> **Problem to work on**
Nothing but the lines from the one containing "Kahramankazan İle İlişkili Konular" to the end of the records below should be output, each exactly as written.

Stored data entries

......

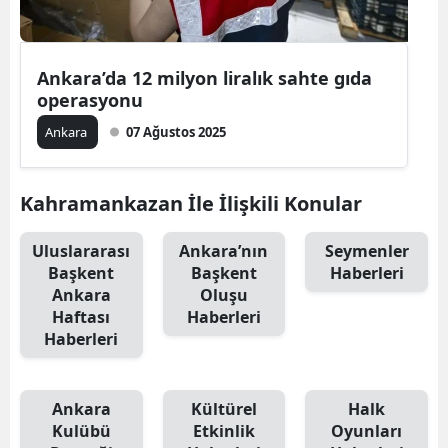
Ankara’da 12 milyon liralık sahte gıda
operasyonu
Ankara
07 Ağustos 2025
Kahramankazan İle İlişkili Konular
Uluslararası
Ankara’nın
Seymenler
Başkent
Başkent
Haberleri
Ankara
Oluşu
Haftası
Haberleri
Haberleri
Ankara
Kültürel
Halk
Kulübü
Etkinlik
Oyunları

......

> **Task output**
Kahramankazan İle İlişkili Konular
Uluslararası
Ankara’nın
Seymenler
Başkent
Başkent
Haberleri
Ankara
Oluşu
Haftası
Haberleri
Haberleri
Ankara
Kültürel
Halk
Kulübü
Etkinlik
Oyunları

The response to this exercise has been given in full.